The problem is that we have reduced the Mass itself into something that exists only to create the Eucharist. Some Catholic leaders are now even urging, “Let’s have Mass as quickly and as often as possible to get Communion to the faithful.”

If “concept feasts” were the answer—feast days drawn not from the lives of Christ and his saints but from doctrines like the Holy Trinity or Divine Mercy—then maybe we need four more of them because there are “real presences” that we are scanting, if not, perhaps, even scorning.

“Sacrosanctum Concilium,” the Second Vatican Council’s Document on the Divine Liturgy, teaches five ways in which the Lord Jesus is present to us in the Eucharist. Remember that the word “Eucharist” refers both to the meal and to the food received.
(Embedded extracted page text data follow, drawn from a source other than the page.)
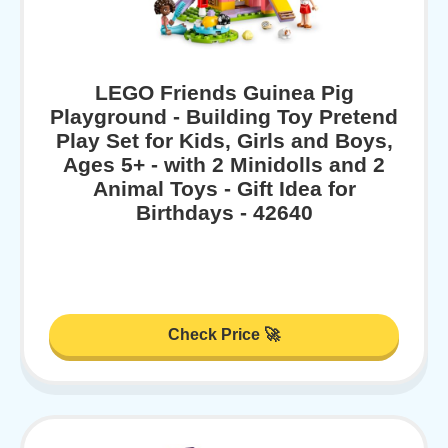
LEGO Friends Guinea Pig
Playground - Building Toy Pretend
Play Set for Kids, Girls and Boys,
Ages 5+ - with 2 Minidolls and 2
Animal Toys - Gift Idea for
Birthdays - 42640
Check Price 🚀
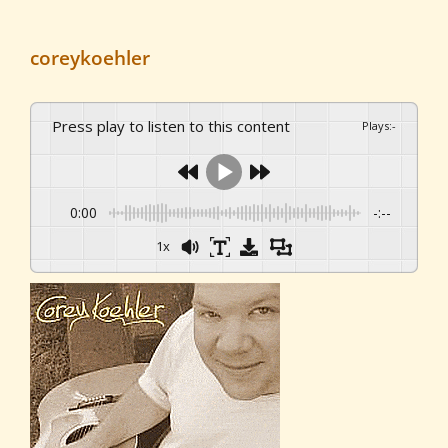
coreykoehler
Press play to listen to this content
Plays
:
-
0:00
-:--
1x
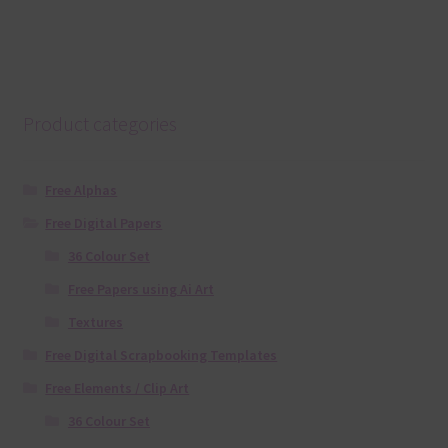
Product categories
Free Alphas
Free Digital Papers
36 Colour Set
Free Papers using Ai Art
Textures
Free Digital Scrapbooking Templates
Free Elements / Clip Art
36 Colour Set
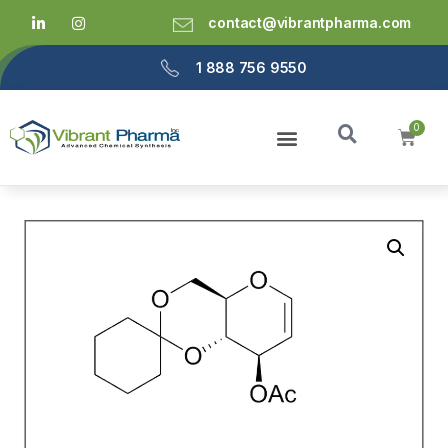
contact@vibrantpharma.com
1 888 756 9550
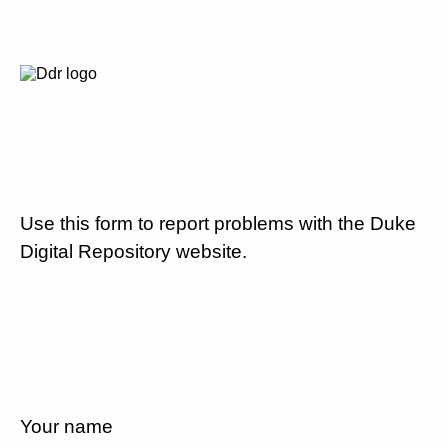
Use this form to report problems with the Duke
Digital Repository website.
Your name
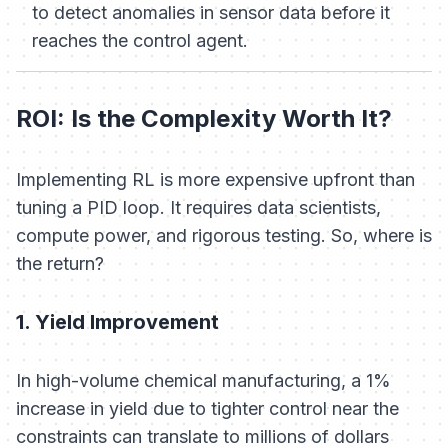
to detect anomalies in sensor data before it
reaches the control agent.
ROI: Is the Complexity Worth It?
Implementing RL is more expensive upfront than
tuning a PID loop. It requires data scientists,
compute power, and rigorous testing. So, where is
the return?
1. Yield Improvement
In high-volume chemical manufacturing, a 1%
increase in yield due to tighter control near the
constraints can translate to millions of dollars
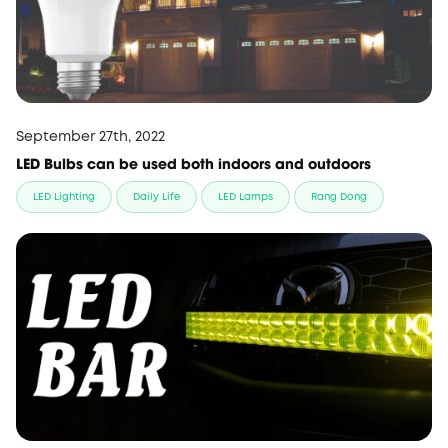
September 27th, 2022
LED Bulbs can be used both indoors and outdoors
LED Lighting
Daily Life
LED Lamps
Rang Dong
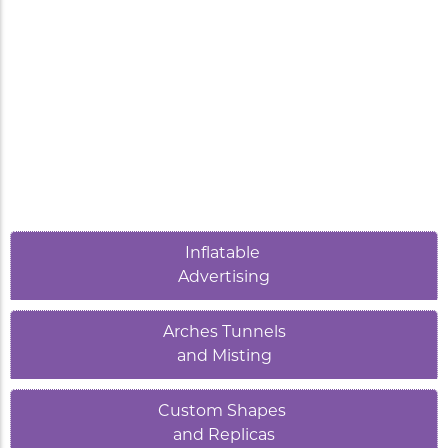
Inflatable
Advertising
Arches Tunnels
and Misting
Custom Shapes
and Replicas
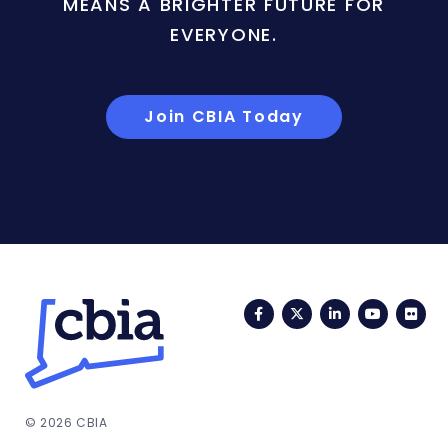
MEANS A BRIGHTER FUTURE FOR
EVERYONE.
Join CBIA Today
Facebook
Twitter
LinkedIn
YouTub
Fli
© 2026 CBIA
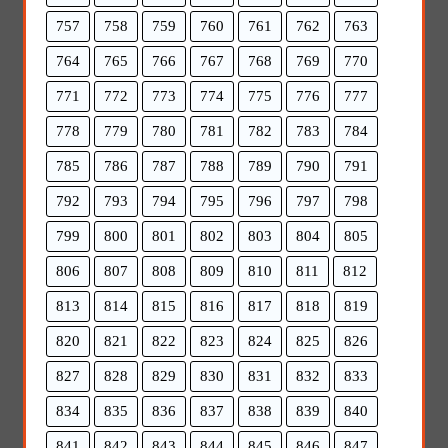
757
758
759
760
761
762
763
764
765
766
767
768
769
770
771
772
773
774
775
776
777
778
779
780
781
782
783
784
785
786
787
788
789
790
791
792
793
794
795
796
797
798
799
800
801
802
803
804
805
806
807
808
809
810
811
812
813
814
815
816
817
818
819
820
821
822
823
824
825
826
827
828
829
830
831
832
833
834
835
836
837
838
839
840
841
842
843
844
845
846
847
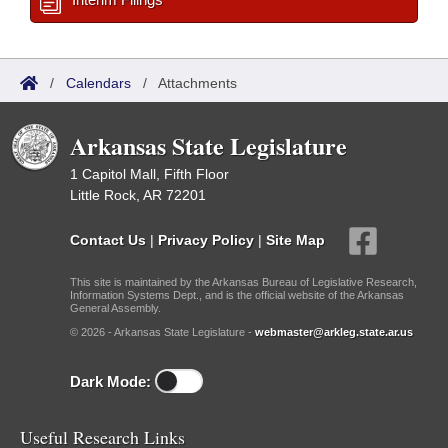
/
Calendars
/
Attachments
Arkansas State Legislature
1 Capitol Mall, Fifth Floor
Little Rock, AR 72201
Contact Us
|
Privacy Policy
|
Site Map
This site is maintained by the Arkansas Bureau of Legislative Research,
Information Systems Dept., and is the official website of the Arkansas
General Assembly.
© 2026 - Arkansas State Legislature -
webmaster@arkleg.state.ar.us
Dark Mode:
Useful Research Links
To accomplish so great a work, Christ is always present in His Church, especially in her liturgical celebrations. He is present in the sacrifice of the Mass, not only in the person of His minister, “the same now offering, through the ministry of priests, who formerly offered himself on the cross,” but especially under the Eucharistic species. By His power He is present in the sacraments, so that when a man baptizes it is really Christ Himself who baptizes. He is present in His word, since it is He Himself who speaks when the holy scriptures are read in the Church. He is present, lastly, when the Church prays and sings, for He promised: “Where two or three are gathered together in my name, there am I in the midst of them (Matt. 18:20)” (No. 7, emphasis added).

Maybe we still need Corpus Christi to remind us of Christ’s real presence in the Eucharist: Not all of the council members took a knee when we came into the presence of the Blessed Sacrament, as we insist that our students do. Yet all recognized that they had entered a holy place, a place like home, a spot made sacred in five ways, not just one.

As those who believe that God took flesh in Christ, we do not have a liturgy that stands above the weaknesses to which our flesh is heir. But this is our faith; it is not a cause for shame. The shame would be reducing a meal to the food received, either in a family or in the church. Either way, a home is lost.